The room had the mismatched coziness any good college apartment should have. The walls were bare except for three stunning paintings hung above the couch. On one canvas was a painting of Christ’s crucified hands, another a painting of his feet, and the third a painting of his face.
The women lounging around on blow up mattresses and couches were already rolling with laughter by the time I walked in. These were women who loved the Lord with a sweetness and a depth that couldn’t help but leave an impact on you. They radiated a kind of joy I had never seen before, even after 19 years of living alongside Christians.
I was terribly lonely that first semester, but those women welcomed me in with open arms. An invitation to spend an entire sleepover laughing and talking with them was a dream come true. So that was how I found myself in that tiny apartment, a blonde haired and blue eyed girl, sitting alongside women of all different backgrounds, but all with skin much darker than mine.
“Do you remember the time…” Bryanna’s voice faded into the mixed sounds of laughter and someone offering me dessert and another girl yelling from the back room that she still hadn’t finished her homework assignment.

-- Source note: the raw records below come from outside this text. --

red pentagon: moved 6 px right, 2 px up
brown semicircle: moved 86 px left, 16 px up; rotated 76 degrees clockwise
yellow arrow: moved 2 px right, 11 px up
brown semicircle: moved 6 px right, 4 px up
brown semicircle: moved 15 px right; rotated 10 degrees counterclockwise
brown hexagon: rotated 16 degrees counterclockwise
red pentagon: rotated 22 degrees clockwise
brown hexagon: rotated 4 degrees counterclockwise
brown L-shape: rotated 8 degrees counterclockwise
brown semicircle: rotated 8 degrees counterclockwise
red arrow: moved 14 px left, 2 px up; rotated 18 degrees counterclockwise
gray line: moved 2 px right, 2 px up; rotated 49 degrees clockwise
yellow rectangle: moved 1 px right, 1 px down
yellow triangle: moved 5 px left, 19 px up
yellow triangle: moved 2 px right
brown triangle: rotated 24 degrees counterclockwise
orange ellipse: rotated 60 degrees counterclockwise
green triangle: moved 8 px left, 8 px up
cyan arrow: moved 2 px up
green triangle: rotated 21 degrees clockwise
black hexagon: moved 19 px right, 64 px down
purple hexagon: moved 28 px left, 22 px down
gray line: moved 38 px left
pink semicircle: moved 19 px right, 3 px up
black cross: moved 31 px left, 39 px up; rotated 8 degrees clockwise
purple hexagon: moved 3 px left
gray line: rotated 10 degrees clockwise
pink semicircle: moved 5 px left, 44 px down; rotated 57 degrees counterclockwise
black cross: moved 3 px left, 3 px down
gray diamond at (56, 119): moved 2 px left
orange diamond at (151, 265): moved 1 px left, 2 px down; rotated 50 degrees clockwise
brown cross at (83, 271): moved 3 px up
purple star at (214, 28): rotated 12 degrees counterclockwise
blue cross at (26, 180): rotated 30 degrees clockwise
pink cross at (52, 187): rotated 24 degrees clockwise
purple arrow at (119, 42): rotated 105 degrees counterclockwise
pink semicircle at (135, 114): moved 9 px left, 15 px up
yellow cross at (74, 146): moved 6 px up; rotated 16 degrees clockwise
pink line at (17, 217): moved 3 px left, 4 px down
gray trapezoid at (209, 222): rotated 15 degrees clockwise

At the tail end of the story, I heard, “And if I got my hair wet, you know I was upset.” The girls around me burst into laughter. I grinned and attempted a chuckle, but my fake laugh has never sounded real. Bryanna took notice of my confusion and smiled. She patiently explained the effect of rain on newly done black hair to my ignorant, blonde-haired self.
They just laughed with me and moved on from my clueless moment. The evening carried on through more huge fits of laughter to deep discussions of theology to attractive actors to what was happening on campus.
And then to Ferguson.
The shooting was all anyone had talked about since the riots had started, but I’d never heard it discussed with such emotion before. My aunts and uncles, grandmothers and grandfathers, all of them discussed it over brunch and sweet tea. But I realized as I listened to the women around me—this was personal. It had never been personal to me.
I curled myself up next to the couch, tucked away in a corner on the fringes of the discussion. And that night I listened to a conversation that changed everything I’ve ever thought.
They began to tell their stories. A cruel comment here, an obvious insult there, and time after time in which they had been pushed down and out of sight. Just a few stories in and I wanted to melt into the ground. I felt so ashamed of the jokes and videos and conversations I had passively sat through, even laughed at occasionally. So many things I simply tolerated, when I could’ve been the one to say, “Enough.”
As I listened, my hands gripping the shag carpet, even their most minor stories captured my full attention. My blind eyes were being opened to what racism looks like in the 21st century. This racism doesn’t look like it did 40 years ago, but it is cruel and horrifically unjust all the same.
Now racism looks like police violence. It looks like “harmless” stereotypes circulated through social groups and media. It looks like segregated cities and unfair justice systems. It looks like spoiled white men and women complaining about their “suffering” at the hands of the Black Lives Matter movement. It looks like, “Oh, well I can say that because I have a black friend.”
Racism looks like this and a thousand other things. Things that had slipped right past me.
When the conversation finally died down, I was in a daze. “Hey Jaime, what do you think of all this? I’ve actually never talked to a white person about this stuff,” Bryanna asked as they all turned to me.
There were no words. Or maybe words came out of my mouth, but they sounded more like an apology than an opinion.
In that moment, I made a mistake. I made the mistake of believing I had no right to speak.
If I had known then how rare it was to be in such a safe environment for that conversation, maybe I would’ve been bolder. Maybe I would have asked questions. Maybe I would have asked how I could change my society.
Why didn’t I speak up? The question echoes in my head each time I see another subtle act of racism played out around me. A casual joke spoken in an all white, Illinois church. Fellow students who say, “They should stop complaining, things aren’t that bad anymore.”
I don’t claim to understand the issue in all of it’s complexity. That conversation, or any one conversation for that matter, would never be enough to make me understand. I regret my silence, but just in the listening, my eyes were opened. Once I knew it was there, I couldn’t stop seeing the injustice around me.
My prayer is that you and I, no matter our background, will have the courage to keep asking questions while others try to brush it under the rug. That you and I will stand up in whatever way we can to heal this brokenness.
I will be forever thankful for those women who included me and who opened my eyes to a world right outside my door. One that, perhaps, I would never have seen on my own.